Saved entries
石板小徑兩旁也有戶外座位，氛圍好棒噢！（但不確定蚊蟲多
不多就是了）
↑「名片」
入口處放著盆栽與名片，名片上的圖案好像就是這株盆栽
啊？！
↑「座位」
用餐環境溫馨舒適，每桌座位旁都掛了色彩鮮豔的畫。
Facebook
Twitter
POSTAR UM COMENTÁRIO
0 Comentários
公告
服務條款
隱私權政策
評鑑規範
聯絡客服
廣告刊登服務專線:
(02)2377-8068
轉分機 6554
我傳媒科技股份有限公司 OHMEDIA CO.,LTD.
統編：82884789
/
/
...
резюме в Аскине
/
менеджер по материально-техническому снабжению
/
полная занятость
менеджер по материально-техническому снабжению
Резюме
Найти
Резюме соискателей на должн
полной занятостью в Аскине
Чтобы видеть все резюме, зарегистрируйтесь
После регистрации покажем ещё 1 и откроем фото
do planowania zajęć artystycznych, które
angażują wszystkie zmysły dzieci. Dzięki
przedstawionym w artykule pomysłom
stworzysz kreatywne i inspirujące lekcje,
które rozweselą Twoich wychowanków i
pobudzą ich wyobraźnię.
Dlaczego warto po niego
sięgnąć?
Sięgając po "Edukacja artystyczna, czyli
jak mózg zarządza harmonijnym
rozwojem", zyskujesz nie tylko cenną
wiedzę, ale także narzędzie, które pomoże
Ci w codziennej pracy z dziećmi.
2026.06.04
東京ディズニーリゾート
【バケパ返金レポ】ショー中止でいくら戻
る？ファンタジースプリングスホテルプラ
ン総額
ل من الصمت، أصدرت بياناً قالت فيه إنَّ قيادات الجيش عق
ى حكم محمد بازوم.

(ACTIVITY):
Transcribe the data in full, keeping every detail.

(PROBLEM SOLUTION):
石板小徑兩旁也有戶外座位，氛圍好棒噢！（但不確定蚊蟲多
不多就是了）
↑「名片」
入口處放著盆栽與名片，名片上的圖案好像就是這株盆栽
啊？！
↑「座位」
用餐環境溫馨舒適，每桌座位旁都掛了色彩鮮豔的畫。
Facebook
Twitter
POSTAR UM COMENTÁRIO
0 Comentários
公告
服務條款
隱私權政策
評鑑規範
聯絡客服
廣告刊登服務專線:
(02)2377-8068
轉分機 6554
我傳媒科技股份有限公司 OHMEDIA CO.,LTD.
統編：82884789
/
/
...
резюме в Аскине
/
менеджер по материально-техническому снабжению
/
полная занятость
менеджер по материально-техническому снабжению
Резюме
Найти
Резюме соискателей на должн
полной занятостью в Аскине
Чтобы видеть все резюме, зарегистрируйтесь
После регистрации покажем ещё 1 и откроем фото
do planowania zajęć artystycznych, które
angażują wszystkie zmysły dzieci. Dzięki
przedstawionym w artykule pomysłom
stworzysz kreatywne i inspirujące lekcje,
które rozweselą Twoich wychowanków i
pobudzą ich wyobraźnię.
Dlaczego warto po niego
sięgnąć?
Sięgając po "Edukacja artystyczna, czyli
jak mózg zarządza harmonijnym
rozwojem", zyskujesz nie tylko cenną
wiedzę, ale także narzędzie, które pomoże
Ci w codziennej pracy z dziećmi.
2026.06.04
東京ディズニーリゾート
【バケパ返金レポ】ショー中止でいくら戻
る？ファンタジースプリングスホテルプラ
ン総額
ل من الصمت، أصدرت بياناً قالت فيه إنَّ قيادات الجيش عق
ى حكم محمد بازوم.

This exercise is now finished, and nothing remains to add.